I have known men who were this kind of die-hard feminist. Almost universally they did not actually believe what they were saying but merely said it because they hoped to obtain pussy through submission to ludicrous ideas. Either that or they were browbeaten and guilty. Apparently that's the kind of man the women want on their side fighting for their rights, the kind who will sell out when he sees something he wants or wilt under pressure. I'm not arguing that Summers theories were correct or that women shouldn't speak out about the ways they feel such statements create difficulties for them. I am arguing that such discussions should come forth in an academic dispassionate manner and should try to use evidence, not emotion, to battle prejudice. The Summers situation makes me feel rather hopeless about the current state of American liberalism. It has drifted from a bastion of reason to a different sort of dogmatic orthodoxy, and that's not where it needs to be if it is to be resurgent.

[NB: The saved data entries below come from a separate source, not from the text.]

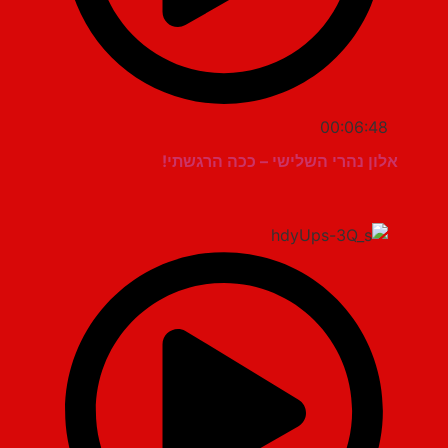
00:06:48
אלון נהרי השלישי – ככה הרגשתי!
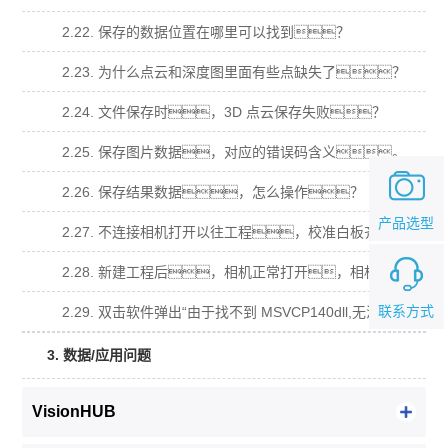
2.22. 保存的数据位置在哪里可以找到？
2.23. 为什么点云和深度图里面有些点缺失了？
2.24. 文件保存时，3D 点云保存失败？
2.25. 保存图片数据，对应的错误码含义。
2.26. 保存结果数据，怎么操作？
产品选型
2.27. 不连接相机打开以往工程，校准白板齐全，导入原图计算不出数据？
2.28. 新建工程后，相机正常打开，相机视图有视频流，拍照算不出数据？
联系方式
2.29. 双击软件弹出“由于找不到 MSVCP140dll,无法继续执行代码，需要安装程序可 能会解决此问题.”窗口？
3. 数据/应用问题
VisionHUB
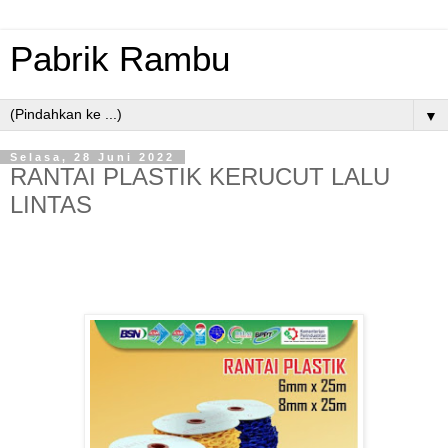
Pabrik Rambu
▼
Selasa, 28 Juni 2022
RANTAI PLASTIK KERUCUT LALU
LINTAS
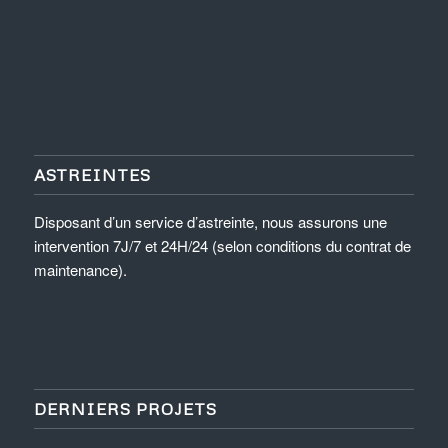
ASTREINTES
Disposant d’un service d’astreinte, nous assurons une
intervention 7J/7 et 24H/24 (selon conditions du contrat de
maintenance).
DERNIERS PROJETS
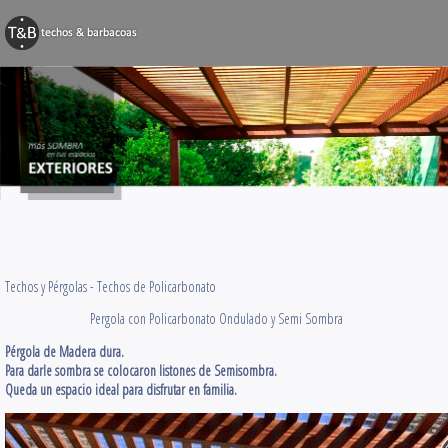
BARBACOAS
Techos y Pérg
Decks y Terr
Obras Varias
Contacto
Techos y Pérgolas -
Techos de Policarbonato
Pergola con Policarbonato Ondulado y Semi Sombra
Pérgola de Madera dura.
Para darle sombra se colocaron listones de Semisombra.
Queda un espacio ideal para disfrutar en familia.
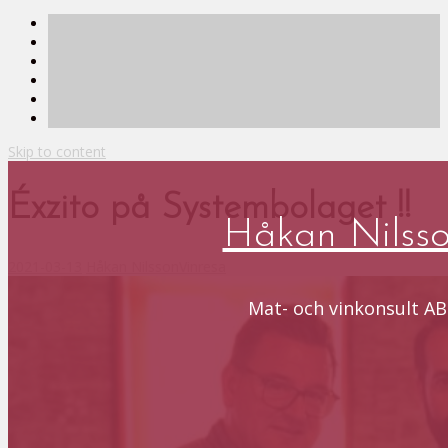
Skip to content
Éxzito på Systembolaget !!
Håkan Nilss
2021-03-13
Håkan Nilsson
Vinresa
Mat- och vinkonsult AB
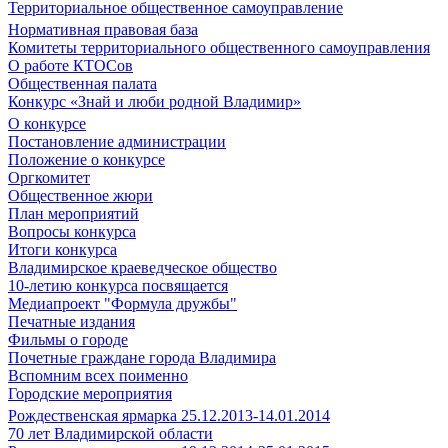
Территориальное общественное самоуправление
Нормативная правовая база
Комитеты территориального общественного самоуправления
О работе КТОСов
Общественная палата
Конкурс «Знай и люби родной Владимир»
О конкурсе
Постановление администрации
Положение о конкурсе
Оргкомитет
Общественное жюри
План мероприятий
Вопросы конкурса
Итоги конкурса
Владимирское краеведческое общество
10-летию конкурса посвящается
Медиапроект "Формула дружбы"
Печатные издания
Фильмы о городе
Почетные граждане города Владимира
Вспомним всех поименно
Городские мероприятия
Рождественская ярмарка 25.12.2013-14.01.2014
70 лет Владимирской области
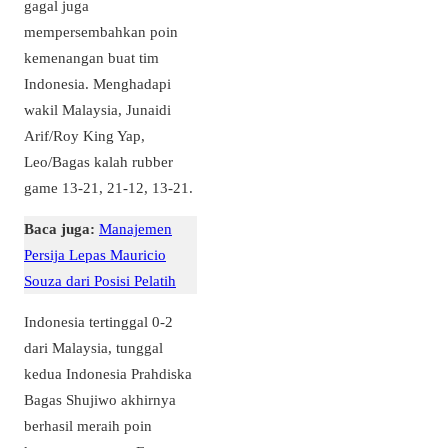
gagal juga
mempersembahkan poin
kemenangan buat tim
Indonesia. Menghadapi
wakil Malaysia, Junaidi
Arif/Roy King Yap,
Leo/Bagas kalah rubber
game 13-21, 21-12, 13-21.
Baca juga:
Manajemen
Persija Lepas Mauricio
Souza dari Posisi Pelatih
Indonesia tertinggal 0-2
dari Malaysia, tunggal
kedua Indonesia Prahdiska
Bagas Shujiwo akhirnya
berhasil meraih poin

Then there's the whole Op-Ed situation. There's been discussion about the lack of female representation in editorial pages across the country. Most of the newspapers have come out and said that the problem is either insignificant or due to complex and difficult to issues. In my opinion the lack of female representation on op-ed pages is a great shame. I don't think we need equal representation, but a 9-1 or 7-2 ratio is just ludicrous. I happen to believe that women and men think differently and we DO need female perspectives on the issues of the day, especially since so many of these issues involve women's rights. Of course I don't think women should write only about abortion and marriage, but to have only men doing so is the height of folly. The argument that women are too thin skinned for op-ed work or not comfortable expressing their opinions holds no water for me. Surely there are plenty of women both talented at writing and strong of character who could fill at least 1/3 of op-ed spots out there. I've met such women out there in the world and I think their voices should be heard. I am not suggesting that male op-ed writers should be fired, but perhaps there could be an expansion of the space devoted to such columns in various papers, or if that's not possible they could offer women some online spots to practice the necessary skills to step in to openings as they appear. I just think not enough is being made of this particular disparity, and I don't know why. Why is the Summers thing such a huge dust up while the op-ed thing is getting little attention? Is it because media types don't want to criticize their own institutions or because it's worse to SAY something that might be prejudiced than to actually BE prejudiced? I fear that it is indeed the second and that makes me even more depressed. What Summers did was try to open the door on a possibility. What the Op-Ed pages are doing is excluding important voices and limiting the level of public discourse. Which is the greater problem?
I'd also like to weigh in on the recent Supreme Court decision banning the state-sponsored murder of children. People who say it is a disgusting or abominable decision are SICK and violent individuals. Those who oppose it on the grounds that it draws too much on international opinion are on firmer moral ground, but in my opinion are equally wrong. What do they think the Unusual in Cruel and Unusual punishment stands for? We need to look to international opinion in terms of punishment because that's what the constitution demands. It says that America can not punish her convicts in ways that other countries find abominable. Perhaps the attention to other countries was less at the founding of our country but that was a different world and I feel completely comfortable expanding the definition to fit this one. I applaud the court for refusing to pay heed to the desire of the Morlock hordes in the South, their primitive fear-driven psyches demanding the blood of children (some certainly innocent) to appease their desire for carnage and death. We must stand against such abject and vicious cruelty. That decision was a little island of sanity in this crazy political environment. That it is under savage attacks from the evil creatures on the right is both unsurprising and profoundly sad.